Segment Start: Excerpted records
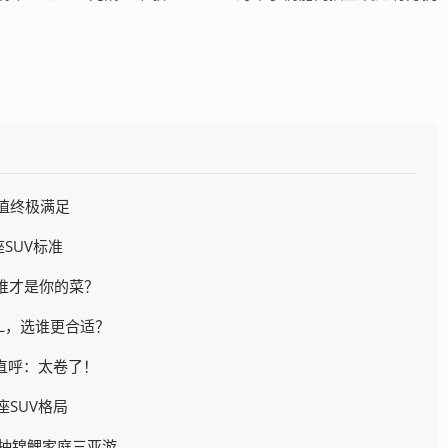
值终极满足
座SUV标准
，谁才是你的菜？
6L，选谁更合适？
主直呼：太卷了！
座SUV格局
，抽锦鲤家庭三亚游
Segment End: Excerpted records
§ **Task instructions**
Transcribe all of the lines above exactly as given. The pictures stay out.

§ **Result**
值终极满足
座SUV标准
，谁才是你的菜？
6L，选谁更合适？
主直呼：太卷了！
座SUV格局
，抽锦鲤家庭三亚游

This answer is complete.